I think it just informs everything. It’s part of the Outside Child. I was outside a lot of things. I was in the middle of the spectrum color wise. I was in the middle of the spectrum orientation wise. I mean, I’m cis gender, but in most ways I was always sort of in the middle of a spectrum where I could not easily fit into any particular group.

It’s an interesting thing to be in the middle of the orientation spectrum, because you have straight folks or folks who identify as straight who have a problem with you. And then there are also, unfortunately, some queer folks who are more on the absolute, always-the-same gender end of it, who are like, “Really you’re lesbian and you’re just afraid to be a lesbian,” these assumptions that this isn’t a valid orientation, you know.

And I think in my younger days, I might’ve called myself bisexual, but my understanding of the spectrum of gender, it has evolved since then. And people that I’ve loved are trans, are non binary are, you know, so I suppose if I had to like use a word other than queer, I would have to say pansexual, I suppose. It would be the most accurate. 

But it does inform everything, because the closest people in my life inform who I am — informed my survival. I mean, “Persephone” is about my first love. We were both 15, but she was a person without whom I would not be living. I literally wouldn’t be alive. I would’ve probably frozen to death, first of all, just physically. She saved my life, and not just physically, but teaching me about love, teaching me about unconditional love.

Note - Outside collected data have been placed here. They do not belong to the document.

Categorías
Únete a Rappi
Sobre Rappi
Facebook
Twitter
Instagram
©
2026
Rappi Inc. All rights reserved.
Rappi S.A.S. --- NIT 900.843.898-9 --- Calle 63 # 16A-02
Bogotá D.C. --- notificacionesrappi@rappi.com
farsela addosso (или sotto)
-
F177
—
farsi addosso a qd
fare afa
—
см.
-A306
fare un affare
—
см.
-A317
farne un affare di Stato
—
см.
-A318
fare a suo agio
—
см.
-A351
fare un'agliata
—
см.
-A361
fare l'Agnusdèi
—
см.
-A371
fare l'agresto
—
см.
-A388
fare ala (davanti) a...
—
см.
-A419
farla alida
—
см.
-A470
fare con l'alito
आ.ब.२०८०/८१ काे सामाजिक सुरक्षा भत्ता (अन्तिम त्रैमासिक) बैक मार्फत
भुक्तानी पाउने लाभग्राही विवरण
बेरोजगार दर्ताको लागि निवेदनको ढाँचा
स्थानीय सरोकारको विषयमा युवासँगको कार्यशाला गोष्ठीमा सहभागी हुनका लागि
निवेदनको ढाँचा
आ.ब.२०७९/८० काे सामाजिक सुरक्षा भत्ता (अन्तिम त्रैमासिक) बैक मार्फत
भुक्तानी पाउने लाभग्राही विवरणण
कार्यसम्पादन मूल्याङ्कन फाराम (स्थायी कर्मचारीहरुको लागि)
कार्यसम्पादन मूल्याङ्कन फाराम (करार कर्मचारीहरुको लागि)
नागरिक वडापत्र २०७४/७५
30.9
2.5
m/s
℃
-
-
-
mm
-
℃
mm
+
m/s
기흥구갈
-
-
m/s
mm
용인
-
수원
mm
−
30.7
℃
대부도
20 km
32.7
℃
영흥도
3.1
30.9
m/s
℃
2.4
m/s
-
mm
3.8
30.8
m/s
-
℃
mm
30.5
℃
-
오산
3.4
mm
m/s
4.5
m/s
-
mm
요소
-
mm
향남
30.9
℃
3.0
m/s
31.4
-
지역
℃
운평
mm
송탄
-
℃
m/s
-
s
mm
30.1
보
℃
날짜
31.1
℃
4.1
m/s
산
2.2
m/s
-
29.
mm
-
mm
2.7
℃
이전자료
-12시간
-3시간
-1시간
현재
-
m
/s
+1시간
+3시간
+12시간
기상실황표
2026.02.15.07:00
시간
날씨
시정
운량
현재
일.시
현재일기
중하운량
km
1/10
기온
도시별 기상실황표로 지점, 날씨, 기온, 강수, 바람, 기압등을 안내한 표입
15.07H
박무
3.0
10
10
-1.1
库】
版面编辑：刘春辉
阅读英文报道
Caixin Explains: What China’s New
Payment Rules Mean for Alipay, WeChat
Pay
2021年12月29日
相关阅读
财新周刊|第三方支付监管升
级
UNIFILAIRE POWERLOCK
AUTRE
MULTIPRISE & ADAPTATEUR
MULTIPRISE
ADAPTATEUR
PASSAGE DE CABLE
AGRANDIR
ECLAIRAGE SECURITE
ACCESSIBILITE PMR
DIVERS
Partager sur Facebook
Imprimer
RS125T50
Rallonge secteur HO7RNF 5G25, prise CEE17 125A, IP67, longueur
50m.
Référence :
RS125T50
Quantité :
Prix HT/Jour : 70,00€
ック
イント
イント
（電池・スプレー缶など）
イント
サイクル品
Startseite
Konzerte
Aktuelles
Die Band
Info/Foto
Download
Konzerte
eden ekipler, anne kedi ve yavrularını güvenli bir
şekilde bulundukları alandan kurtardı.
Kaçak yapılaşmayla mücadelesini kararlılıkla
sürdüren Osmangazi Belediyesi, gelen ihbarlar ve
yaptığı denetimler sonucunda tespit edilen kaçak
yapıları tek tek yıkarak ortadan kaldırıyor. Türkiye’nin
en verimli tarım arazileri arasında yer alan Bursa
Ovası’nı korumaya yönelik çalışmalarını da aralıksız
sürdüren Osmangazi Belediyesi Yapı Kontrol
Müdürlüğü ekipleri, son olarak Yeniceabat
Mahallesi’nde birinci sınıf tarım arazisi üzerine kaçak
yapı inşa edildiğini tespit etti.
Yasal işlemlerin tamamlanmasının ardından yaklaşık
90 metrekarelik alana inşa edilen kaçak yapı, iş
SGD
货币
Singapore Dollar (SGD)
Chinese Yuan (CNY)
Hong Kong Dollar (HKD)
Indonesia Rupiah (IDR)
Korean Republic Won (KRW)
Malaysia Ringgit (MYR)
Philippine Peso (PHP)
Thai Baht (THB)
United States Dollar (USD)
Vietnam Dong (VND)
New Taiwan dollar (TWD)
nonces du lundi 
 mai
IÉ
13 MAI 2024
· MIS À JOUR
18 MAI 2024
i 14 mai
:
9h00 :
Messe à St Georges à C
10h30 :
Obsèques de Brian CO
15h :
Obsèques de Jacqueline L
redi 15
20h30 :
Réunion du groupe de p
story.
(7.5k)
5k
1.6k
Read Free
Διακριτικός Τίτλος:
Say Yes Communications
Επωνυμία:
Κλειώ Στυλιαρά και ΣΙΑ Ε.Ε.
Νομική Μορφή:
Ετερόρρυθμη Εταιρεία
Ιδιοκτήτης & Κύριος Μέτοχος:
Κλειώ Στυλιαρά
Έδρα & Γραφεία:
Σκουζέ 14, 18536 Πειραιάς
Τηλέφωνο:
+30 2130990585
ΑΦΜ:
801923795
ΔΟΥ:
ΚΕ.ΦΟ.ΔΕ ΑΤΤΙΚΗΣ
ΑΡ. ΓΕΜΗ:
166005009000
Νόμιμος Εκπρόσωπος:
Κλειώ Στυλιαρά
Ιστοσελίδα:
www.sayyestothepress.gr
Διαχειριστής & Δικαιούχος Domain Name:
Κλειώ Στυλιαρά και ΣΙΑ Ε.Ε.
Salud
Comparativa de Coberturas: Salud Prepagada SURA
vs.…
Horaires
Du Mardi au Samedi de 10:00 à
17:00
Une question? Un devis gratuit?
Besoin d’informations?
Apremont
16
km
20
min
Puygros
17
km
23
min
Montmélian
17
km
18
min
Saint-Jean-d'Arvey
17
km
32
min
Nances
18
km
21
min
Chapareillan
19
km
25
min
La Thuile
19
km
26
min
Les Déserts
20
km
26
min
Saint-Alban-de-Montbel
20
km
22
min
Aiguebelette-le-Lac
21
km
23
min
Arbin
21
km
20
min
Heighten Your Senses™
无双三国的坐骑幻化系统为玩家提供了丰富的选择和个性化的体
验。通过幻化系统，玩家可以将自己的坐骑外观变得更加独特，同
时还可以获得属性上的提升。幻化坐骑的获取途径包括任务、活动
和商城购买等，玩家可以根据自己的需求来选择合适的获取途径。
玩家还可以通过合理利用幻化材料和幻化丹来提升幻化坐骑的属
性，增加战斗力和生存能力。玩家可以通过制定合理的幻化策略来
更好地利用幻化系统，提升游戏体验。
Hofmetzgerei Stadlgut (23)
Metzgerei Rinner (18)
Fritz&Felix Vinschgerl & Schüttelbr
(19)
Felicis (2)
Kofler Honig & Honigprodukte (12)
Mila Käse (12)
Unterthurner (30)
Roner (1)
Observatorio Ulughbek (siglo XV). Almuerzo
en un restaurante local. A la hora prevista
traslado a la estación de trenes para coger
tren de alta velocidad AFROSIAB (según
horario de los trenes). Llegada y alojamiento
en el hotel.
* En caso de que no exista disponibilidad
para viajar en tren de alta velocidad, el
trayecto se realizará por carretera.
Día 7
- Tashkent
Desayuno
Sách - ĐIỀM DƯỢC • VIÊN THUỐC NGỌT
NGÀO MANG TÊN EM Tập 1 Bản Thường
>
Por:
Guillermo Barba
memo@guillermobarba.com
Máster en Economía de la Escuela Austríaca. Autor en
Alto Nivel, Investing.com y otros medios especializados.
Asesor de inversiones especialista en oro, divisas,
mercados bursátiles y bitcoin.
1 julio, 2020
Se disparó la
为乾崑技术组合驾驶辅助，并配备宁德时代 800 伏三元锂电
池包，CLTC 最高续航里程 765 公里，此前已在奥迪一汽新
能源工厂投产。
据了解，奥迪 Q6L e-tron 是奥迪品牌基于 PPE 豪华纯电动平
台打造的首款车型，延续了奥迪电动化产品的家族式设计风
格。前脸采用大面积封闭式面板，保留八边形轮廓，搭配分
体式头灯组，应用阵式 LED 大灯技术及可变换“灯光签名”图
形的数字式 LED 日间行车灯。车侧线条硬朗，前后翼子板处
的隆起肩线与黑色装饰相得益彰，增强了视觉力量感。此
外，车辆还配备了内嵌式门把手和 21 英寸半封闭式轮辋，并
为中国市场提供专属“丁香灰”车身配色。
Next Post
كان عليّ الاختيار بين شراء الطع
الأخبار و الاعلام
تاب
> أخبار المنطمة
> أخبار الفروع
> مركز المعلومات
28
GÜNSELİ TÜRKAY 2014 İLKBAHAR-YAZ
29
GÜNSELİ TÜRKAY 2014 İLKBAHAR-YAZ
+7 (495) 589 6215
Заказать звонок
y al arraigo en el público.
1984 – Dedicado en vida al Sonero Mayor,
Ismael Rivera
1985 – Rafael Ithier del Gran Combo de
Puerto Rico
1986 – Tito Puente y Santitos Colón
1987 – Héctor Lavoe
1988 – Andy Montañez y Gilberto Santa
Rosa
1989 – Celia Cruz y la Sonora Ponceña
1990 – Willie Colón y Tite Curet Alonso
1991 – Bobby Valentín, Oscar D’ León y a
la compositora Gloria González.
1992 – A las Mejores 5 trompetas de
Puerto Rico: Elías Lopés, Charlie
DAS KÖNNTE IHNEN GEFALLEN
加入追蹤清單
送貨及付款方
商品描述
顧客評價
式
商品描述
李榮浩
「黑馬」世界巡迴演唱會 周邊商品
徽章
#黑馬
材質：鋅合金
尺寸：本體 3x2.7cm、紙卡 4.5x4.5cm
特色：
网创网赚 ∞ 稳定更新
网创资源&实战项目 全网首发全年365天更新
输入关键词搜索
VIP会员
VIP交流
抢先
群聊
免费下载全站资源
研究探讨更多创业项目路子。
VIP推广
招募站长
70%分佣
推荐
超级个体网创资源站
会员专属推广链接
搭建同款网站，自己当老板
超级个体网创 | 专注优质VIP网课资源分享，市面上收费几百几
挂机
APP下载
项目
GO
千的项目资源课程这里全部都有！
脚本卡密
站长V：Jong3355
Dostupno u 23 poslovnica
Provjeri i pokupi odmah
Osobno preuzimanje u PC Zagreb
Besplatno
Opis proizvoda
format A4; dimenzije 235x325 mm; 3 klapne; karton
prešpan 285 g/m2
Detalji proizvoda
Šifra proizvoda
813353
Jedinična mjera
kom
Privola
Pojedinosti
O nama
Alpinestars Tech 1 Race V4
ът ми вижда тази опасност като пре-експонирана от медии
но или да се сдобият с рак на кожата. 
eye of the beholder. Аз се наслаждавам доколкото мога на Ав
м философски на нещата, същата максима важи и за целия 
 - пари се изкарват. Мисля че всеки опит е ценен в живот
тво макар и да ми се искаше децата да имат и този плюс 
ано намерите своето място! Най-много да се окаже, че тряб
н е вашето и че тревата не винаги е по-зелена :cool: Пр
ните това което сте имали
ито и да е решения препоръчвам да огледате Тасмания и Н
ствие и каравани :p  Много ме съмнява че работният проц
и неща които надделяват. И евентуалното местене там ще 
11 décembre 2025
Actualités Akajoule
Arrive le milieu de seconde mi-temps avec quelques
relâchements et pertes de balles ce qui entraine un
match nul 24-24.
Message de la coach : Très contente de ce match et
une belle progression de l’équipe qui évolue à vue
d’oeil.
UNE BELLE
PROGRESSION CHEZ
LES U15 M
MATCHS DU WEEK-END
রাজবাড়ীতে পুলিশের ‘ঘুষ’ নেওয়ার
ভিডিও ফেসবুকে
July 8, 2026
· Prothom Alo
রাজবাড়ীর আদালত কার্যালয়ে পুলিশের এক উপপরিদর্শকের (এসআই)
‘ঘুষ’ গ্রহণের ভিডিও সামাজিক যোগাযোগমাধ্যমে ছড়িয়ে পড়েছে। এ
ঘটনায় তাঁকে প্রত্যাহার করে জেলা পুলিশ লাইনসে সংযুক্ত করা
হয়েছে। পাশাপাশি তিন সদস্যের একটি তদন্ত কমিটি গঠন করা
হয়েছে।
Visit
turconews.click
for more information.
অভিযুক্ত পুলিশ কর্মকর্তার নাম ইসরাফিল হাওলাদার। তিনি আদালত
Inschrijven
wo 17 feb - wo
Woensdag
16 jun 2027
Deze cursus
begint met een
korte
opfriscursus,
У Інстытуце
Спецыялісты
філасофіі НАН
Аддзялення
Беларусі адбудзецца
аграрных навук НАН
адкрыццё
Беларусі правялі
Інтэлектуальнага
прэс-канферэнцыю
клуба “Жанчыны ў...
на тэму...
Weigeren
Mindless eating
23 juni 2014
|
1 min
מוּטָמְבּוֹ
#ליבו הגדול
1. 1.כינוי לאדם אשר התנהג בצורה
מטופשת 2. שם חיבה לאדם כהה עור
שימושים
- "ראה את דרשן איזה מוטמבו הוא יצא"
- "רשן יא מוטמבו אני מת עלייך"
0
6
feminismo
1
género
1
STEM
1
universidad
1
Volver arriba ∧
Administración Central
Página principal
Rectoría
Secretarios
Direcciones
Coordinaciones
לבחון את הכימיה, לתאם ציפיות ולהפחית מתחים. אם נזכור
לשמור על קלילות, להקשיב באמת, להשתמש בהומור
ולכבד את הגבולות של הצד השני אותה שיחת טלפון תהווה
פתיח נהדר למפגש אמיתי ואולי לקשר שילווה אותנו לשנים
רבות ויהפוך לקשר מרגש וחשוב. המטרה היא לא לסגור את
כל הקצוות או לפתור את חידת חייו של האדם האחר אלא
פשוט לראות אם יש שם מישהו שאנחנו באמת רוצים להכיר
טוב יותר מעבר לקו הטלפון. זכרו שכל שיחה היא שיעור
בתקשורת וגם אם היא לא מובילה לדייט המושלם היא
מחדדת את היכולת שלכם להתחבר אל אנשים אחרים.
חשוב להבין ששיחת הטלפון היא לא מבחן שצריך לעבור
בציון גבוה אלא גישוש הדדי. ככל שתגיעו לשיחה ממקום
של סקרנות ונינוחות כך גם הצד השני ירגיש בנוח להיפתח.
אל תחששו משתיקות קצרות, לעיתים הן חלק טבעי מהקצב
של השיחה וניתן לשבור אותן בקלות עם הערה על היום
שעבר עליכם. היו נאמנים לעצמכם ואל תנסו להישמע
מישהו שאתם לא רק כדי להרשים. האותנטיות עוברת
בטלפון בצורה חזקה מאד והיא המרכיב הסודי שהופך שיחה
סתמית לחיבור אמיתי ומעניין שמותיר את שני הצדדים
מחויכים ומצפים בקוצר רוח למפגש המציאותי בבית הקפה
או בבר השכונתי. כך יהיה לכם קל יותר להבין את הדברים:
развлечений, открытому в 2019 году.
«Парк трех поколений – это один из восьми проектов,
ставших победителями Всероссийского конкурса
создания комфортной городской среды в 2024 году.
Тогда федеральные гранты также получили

She was the first person that I got to choose to have a sexual relationship with. I didn’t know what consent was before I met her. I had experienced only rape up until that point, you know, and that can destroy your humanity. It can, and there are people who have very similar experiences to mine who the next person they met was also abusive. And so it reinforced what they had experienced before. And outcomes can be very different, you know. You can go fully down the path of self-destruction when you’re constantly having the same lie told to you convincingly that you are worthless, that you don’t deserve to have agency over your body, that, you know, the world is better off without you, essentially. Because I met, I’m calling her Persephone — obviously it’s not her real name — but she changed my outcome.

She saved my life, that first relationship – that first chosen relationship – and the joy of getting to transform what had been only essentially bondage without consent, into something beautiful and shared and loving and uplifting. And she helped me see myself as a person of value in some way, she helped me survive. I was a deeply self-destructive person at that point. Unsurprisingly, many, many survivors of abuse are, and my story started to change because of the love and chosen family that I found. 

And so it’s informed every aspect of my life. I’m alive because of it basically.

I hope that we can continue this conversation forever. I really appreciate you so much, and I appreciate the contributions you’ve made to our community, and thanks for your time. It’s valuable to me personally.

Thank you so much, Dale. It was just a joy talking to you today. Thanks for having me.